Thursday, January 8, 2009

Book Review: The Lost Ravioli Recipes of Hoboken by Laura Schenone



I have had the luxury of knowing my family history on my mother's side back to 1621 or so when, ten generations ago, Thomas Jenkins and his family arrived in Baltimore from Wales. One of my great uncles, among his many accomplishments, traced our family geneology back to his parent's native Wales and Ireland. I haven't had that good fortune on my father's side of the family. I know my great-grandparents' entrance papers from Ellis Island are somewhere in my aunt's house, so I could embark on that quest for family answers if I want to. That bug still hasn't bitten, but after reading about Laura Schenone's own personal quest for family history, I have definitely thought about it more. Overall, I enjoyed Schenone's memoir, Lost Ravioli Recipes of Hoboken. At times I found her pretentious and ungrateful for the living family members she had, but her acknowledgement of these weaknesses tempered my annoyance.



The book began with Laura making Christmas ravioli alone in her kitchen. She and her husband had chosen to forgo the big family Christmas that year. At first I found this bold decision refreshing, but the more I thought about it, the more I wondered how you can justify cutting your living family out of Christmas while you are grasping at ways to be closer to the great-great-greats that you never met and a land you've never seen.

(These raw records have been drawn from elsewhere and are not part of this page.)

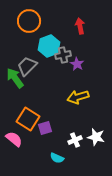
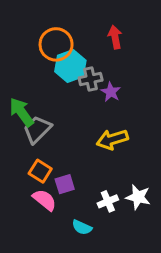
orange circle: (29, 21) -> (56, 44), moved
gray trapezoid: (27, 66) -> (37, 129), moved
orange square: (28, 119) -> (40, 171), size x0.7
pink semicircle: (14, 139) -> (44, 200), moved

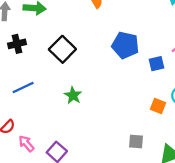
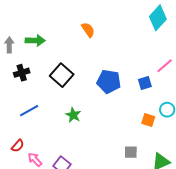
blue pentagon: (125, 45) -> (109, 81), moved

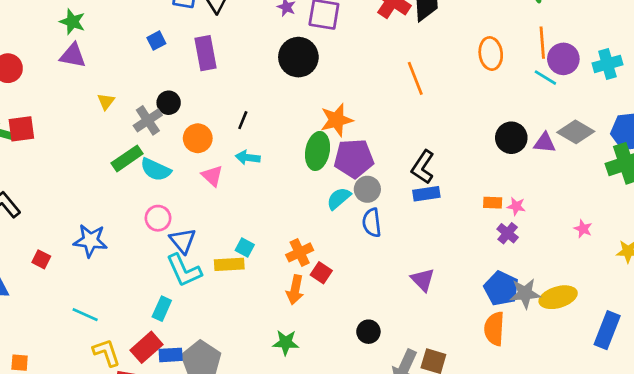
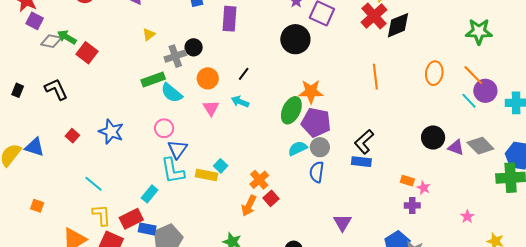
orange line: (542, 43) -> (473, 75), turned -55
red square: (21, 129) -> (87, 53), moved, turned 30
purple cross: (508, 233) -> (412, 205), turned 35
orange cross: (300, 252) -> (259, 180), turned -30

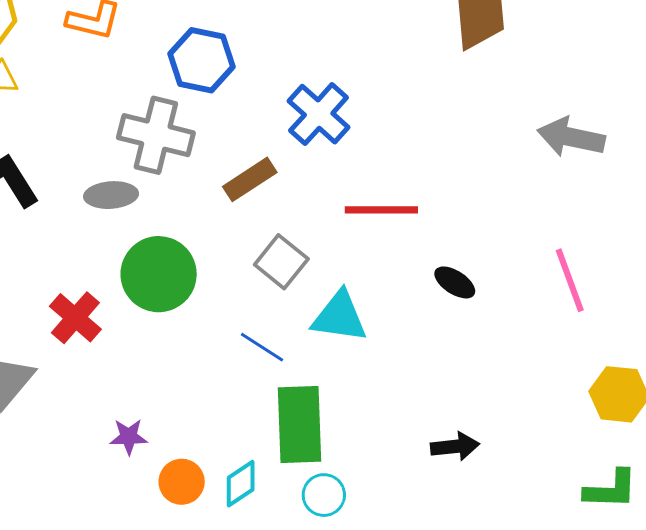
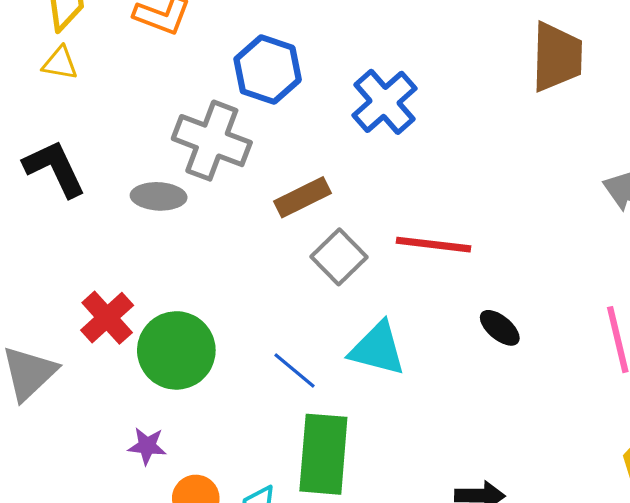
blue cross: (319, 114) -> (385, 102), moved
gray square: (281, 262) -> (339, 257), moved
green circle: (159, 274) -> (176, 350), moved

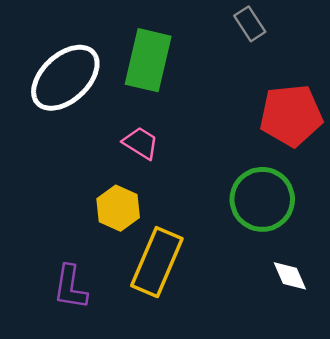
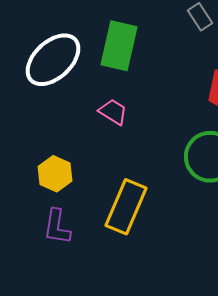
yellow hexagon: (118, 208) -> (55, 174), moved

This sense of dissatisfaction with her "family of today" was even further illustrated when she scoffed at her Great Aunt Tessie's ravioli recipe because it contained cream cheese, not a traditional Italian soft cheese. However, her dissatisfaction did launch the quest for her own personal grail, without which we would not have this book.


I was intrigued by Schenone's questions about the origins of a person's predisposition towards a particular cuisine or natural setting. For example, she has a strong affinity for chestnuts and the seaside. Her Italian ancestors hail from Genoa, a coastal community rich in chestnut trees--so much that many residents make their own chestnut flour instead of spending hard-earned money on typical wheat or grain flour. Can culinary preferences or tolerance for a certain climate be programmed into your genes? These questions yield inconclusive findings, but it's great food for thought, especailly for this evolution-loving girl.


At times the book was saved by the majestic, delicious descriptions of Northern Italy and its generous, hospitable people. More redeeming qualities include further explanations of Schenone's relations with her immediate family and eventual reconcilliations. The narrative's flaws were not enough to keep this reader away, and they even taught me a lesson. If you feel like you are missing something in your life or your family, you are probably not going to find it halfway around the world with people you've never met.